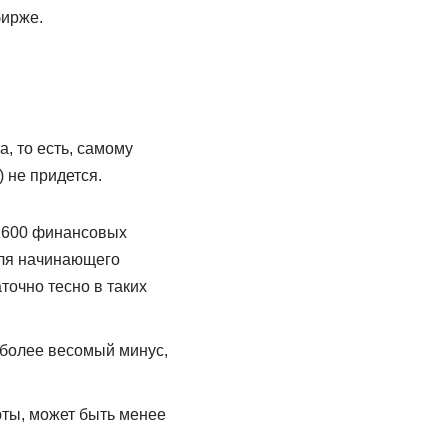
бирже.
, то есть, самому
 не придется.
 1600 финансовых
Для начинающего
точно тесно в таких
 более весомый минус,
юты, может быть менее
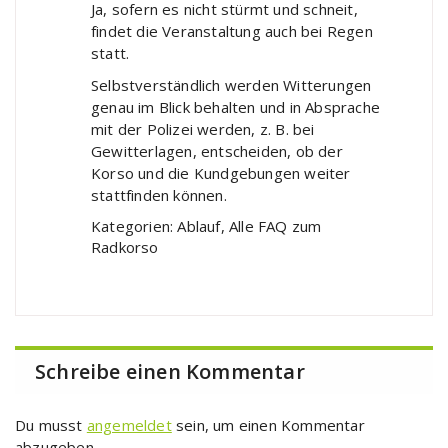
Ja, sofern es nicht stürmt und schneit,
findet die Veranstaltung auch bei Regen
statt.
Selbstverständlich werden Witterungen
genau im Blick behalten und in Absprache
mit der Polizei werden, z. B. bei
Gewitterlagen, entscheiden, ob der
Korso und die Kundgebungen weiter
stattfinden können.
Kategorien: Ablauf, Alle FAQ zum
Radkorso
Schreibe einen Kommentar
Du musst
angemeldet
sein, um einen Kommentar
abzugeben.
################
**What is needed**. From the records above, return each line that has the string "einen".

**Your response**.
Schreibe einen Kommentar
sein, um einen Kommentar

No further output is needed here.